Assuming one of these judges says that Congress's power regulate commerce clause does not include a power to make private citizens buy insurance, what happens to the rest of the law? The law does not contain a severability clause. That is, it does not explicitly say what should happen to the rest of the law if part of it is stricken down.
An earlier version of the legislation, which passed the House last November, included severability language. But that clause did not make it into the Senate version, which ultimately became law.
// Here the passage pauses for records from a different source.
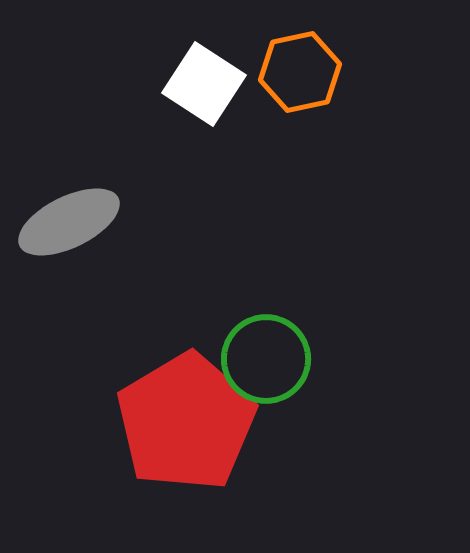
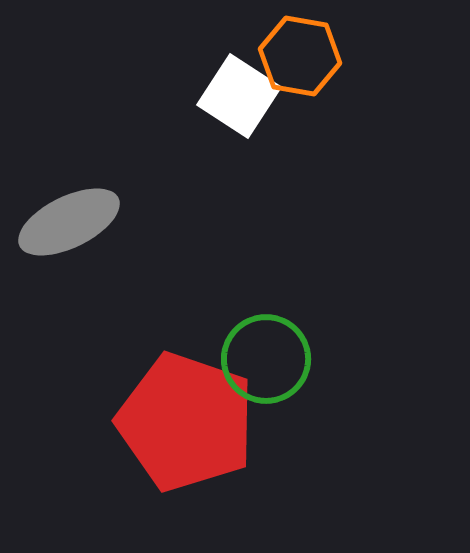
orange hexagon: moved 16 px up; rotated 22 degrees clockwise
white square: moved 35 px right, 12 px down
red pentagon: rotated 22 degrees counterclockwise
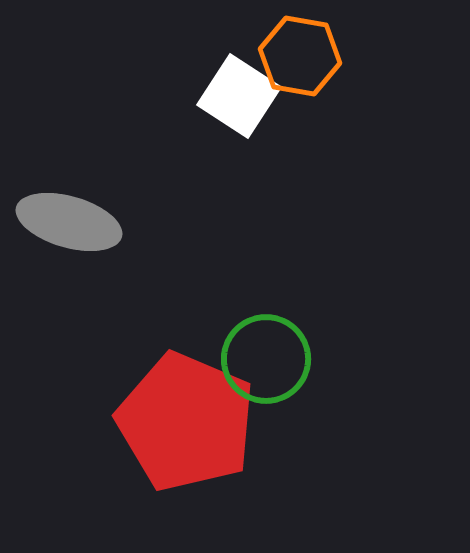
gray ellipse: rotated 42 degrees clockwise
red pentagon: rotated 4 degrees clockwise
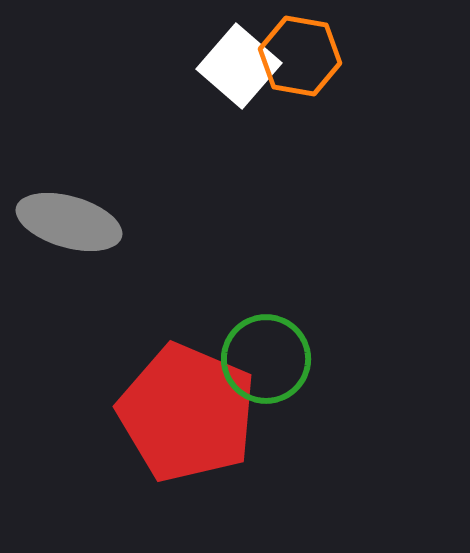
white square: moved 30 px up; rotated 8 degrees clockwise
red pentagon: moved 1 px right, 9 px up
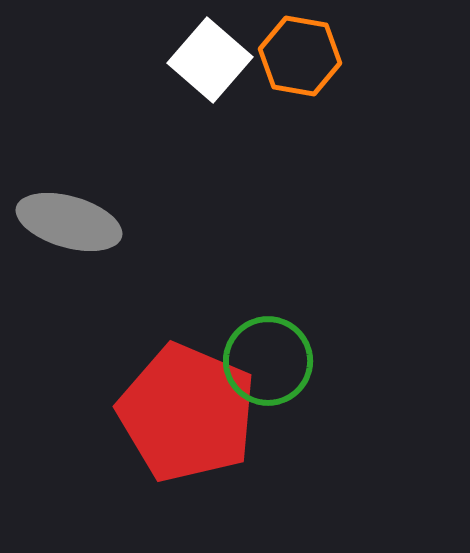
white square: moved 29 px left, 6 px up
green circle: moved 2 px right, 2 px down
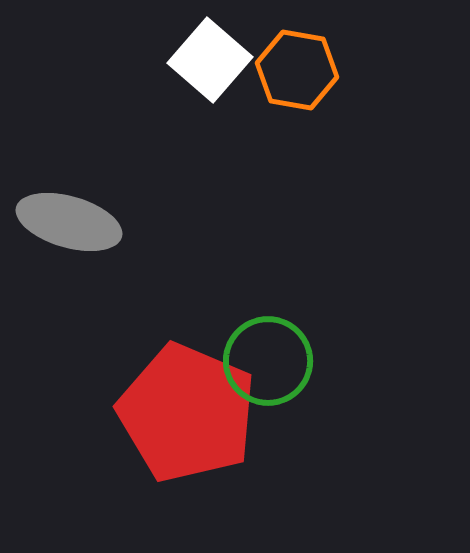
orange hexagon: moved 3 px left, 14 px down
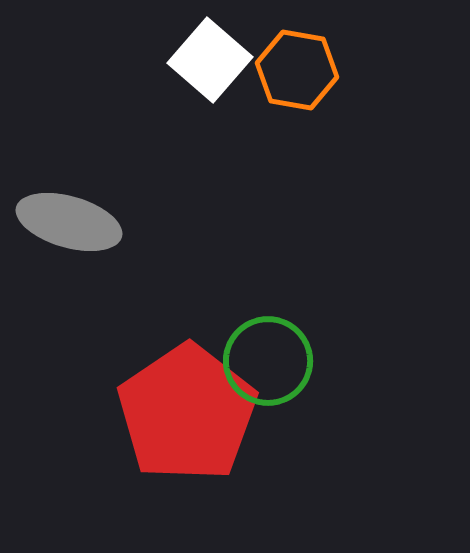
red pentagon: rotated 15 degrees clockwise
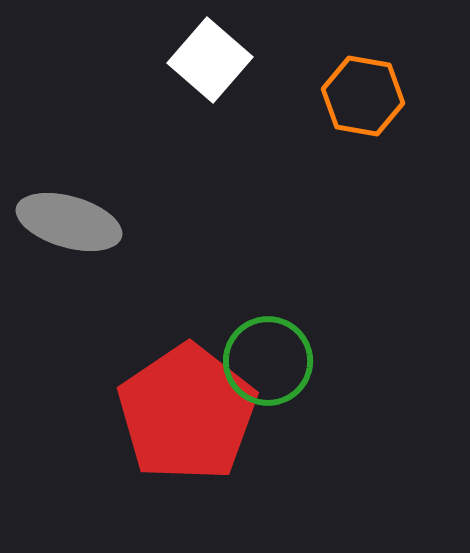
orange hexagon: moved 66 px right, 26 px down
A Democratic aide who helped write the bill characterized the omission as an oversight.Well, that's one hell of an oversight! I can certainly see why someone who wants the bill to survive would attempt to portray this as an oversight, but I don't think that's believable. The need for a severability clause is well-known and obvious.
Without such language, the Supreme Court, through its prior rulings, essentially requires judges to try to determine whether Congress would have enacted the rest of a law without the unconstitutional provisions.So the individual mandate is plainly not severable from at least some of the rest of the law.
The Justice Department, which represents the Obama administration, acknowledges that several of the law’s central provisions, like the requirement that insurers cover those with pre-existing conditions, cannot work unless both the healthy and the unhealthy are mandated to have insurance. Otherwise, consumers could simply buy coverage when they needed treatment, causing the insurance market to “implode,” the federal government asserts.
In a hearing last month, Judge Hudson remarked on the difficulty of determining Congress’s intent regarding a law with hundreds of disparate provisions. “This bill has more moving parts than a Swiss watch,” he said.The administration, in arguing for the constitutionality of the individual mandate, has stressed how crucial it is to the success of the entire reform, but that inherently works as an argument against severability.